#### Task to complete:
Could you reproduce every record below exactly, excluding all pictures?

#### Given information:
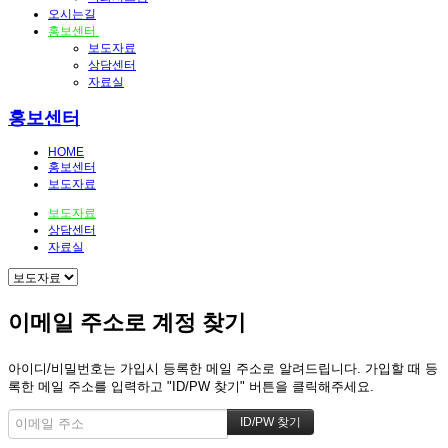
오시는길
홍보센터
보도자료
상담센터
자료실
홍보센터
HOME
홍보센터
보도자료
보도자료
상담센터
자료실
이메일 주소로 계정 찾기
아이디/비밀번호는 가입시 등록한 메일 주소로 알려드립니다. 가입할 때 등
록한 메일 주소를 입력하고 "ID/PW 찾기" 버튼을 클릭해주세요.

#### Result for this exercise:
오시는길
홍보센터
보도자료
상담센터
자료실
홍보센터
HOME
홍보센터
보도자료
보도자료
상담센터
자료실
이메일 주소로 계정 찾기
아이디/비밀번호는 가입시 등록한 메일 주소로 알려드립니다. 가입할 때 등
록한 메일 주소를 입력하고 "ID/PW 찾기" 버튼을 클릭해주세요.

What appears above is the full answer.